Perhaps your best customer is visiting your site on a desktop. You probably want your most important CTA in the upper right corner, as that is where most desktop users look to get more information or find a way to contact a company.
Once a lead is preparing to buy your solution, you should have specialized content to promote the purchase. For B2B companies with fewer clients and long buying cycles, sales pages tailored to each client are particularly effective. Use sales pages to address arguments for not buying your service, and include FAQs, case studies, and testimonials.
Also make sure that there’s always a way to bypass the earlier parts of the buyer’s journey and get straight to a decision. Having a “Request a Quote” or “Contact Us” CTA in your main navigation is mandatory!
Congratulations! You’ve closed a deal and have a signed contract with a client.

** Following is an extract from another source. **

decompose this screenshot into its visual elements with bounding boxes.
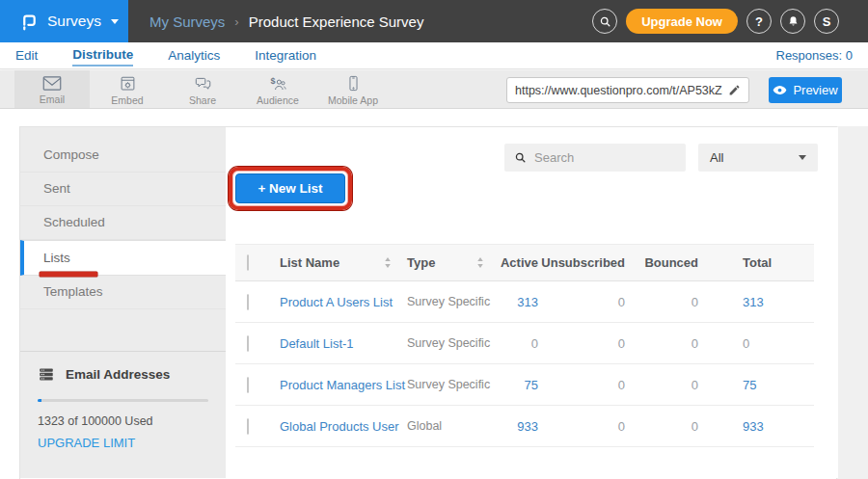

But that’s not the end of your website’s usefulness. A good inbound program has a flywheel effect during which customers apply force to your marketing efforts, making it easier to close new business.
After a purchase, your website becomes a tool for communication and customer service. This is where web properties like client portals come in, such as HubSpot’s Knowledge Base, which stores information on a client’s account, also allowing them to submit service requests.
If your client has an issue do they know who to contact? Where can they find onboarding information? A client onboarding page is useful for these situations.
Also, make considerations on how you can get client feedback regarding how they view your services. If they’re open to taking surveys or leaving reviews on other sites, give them that opportunity.
To sum up website architecture for inbound marketing, always present your visitors with the next step that aligns with the buyer’s journey. The classic sales funnel may be officially replaced by the power of the inbound flywheel, but visitors will always need guidance through the funnel’s steps: awareness, consideration, decision.
A first-time visitor should see a CTA on a blog post leading to a downloadable offer. A returning lead should see more advanced content offerings. An SQL should receive prompts to call you for more information.
Now you know how to improve inbound marketing using site structure to guide the buyer’s journey. And, when implemented correctly, the best inbound website architecture boosts the ROI of all your inbound marketing efforts.